====== DATA EXCERPTS
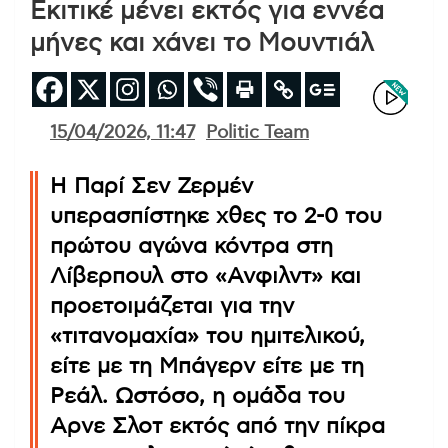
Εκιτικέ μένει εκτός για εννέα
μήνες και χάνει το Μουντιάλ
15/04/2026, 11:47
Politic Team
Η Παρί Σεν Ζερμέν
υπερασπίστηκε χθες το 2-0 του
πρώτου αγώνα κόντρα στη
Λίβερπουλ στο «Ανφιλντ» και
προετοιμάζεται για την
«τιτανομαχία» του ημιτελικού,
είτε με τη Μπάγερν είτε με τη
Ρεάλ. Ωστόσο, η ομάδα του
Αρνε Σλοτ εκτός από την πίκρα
============
====== DATA EXCERPTS
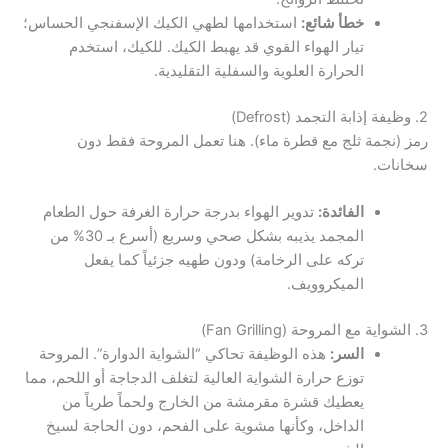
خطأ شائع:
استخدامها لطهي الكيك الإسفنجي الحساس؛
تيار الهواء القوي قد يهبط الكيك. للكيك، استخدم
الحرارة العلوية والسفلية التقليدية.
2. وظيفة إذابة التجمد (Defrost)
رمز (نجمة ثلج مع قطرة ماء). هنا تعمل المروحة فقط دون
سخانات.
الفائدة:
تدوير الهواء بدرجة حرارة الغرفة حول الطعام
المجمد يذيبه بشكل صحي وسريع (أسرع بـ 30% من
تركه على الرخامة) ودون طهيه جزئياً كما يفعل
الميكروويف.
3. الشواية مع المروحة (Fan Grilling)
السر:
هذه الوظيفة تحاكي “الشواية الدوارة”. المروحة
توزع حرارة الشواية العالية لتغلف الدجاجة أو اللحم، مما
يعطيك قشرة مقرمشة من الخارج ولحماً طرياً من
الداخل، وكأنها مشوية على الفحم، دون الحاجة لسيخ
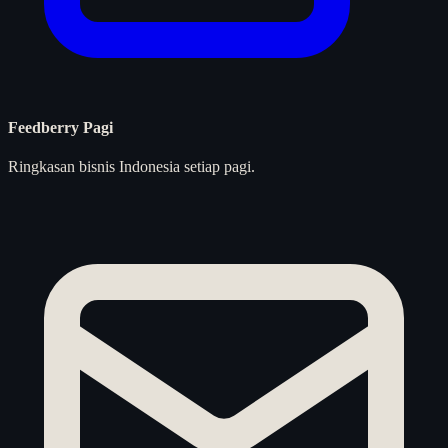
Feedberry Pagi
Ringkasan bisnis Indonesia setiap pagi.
============
- _WHAT THE TASK REQUIRES_:
With the line holding "προετοιμάζεται για την" as the first and the line holding "Αρνε Σλοτ εκτός από την πίκρα" as the last, set down that range of the entries above exactly, and nothing else.

- _ANSWER TO THIS TASK_:
προετοιμάζεται για την
«τιτανομαχία» του ημιτελικού,
είτε με τη Μπάγερν είτε με τη
Ρεάλ. Ωστόσο, η ομάδα του
Αρνε Σλοτ εκτός από την πίκρα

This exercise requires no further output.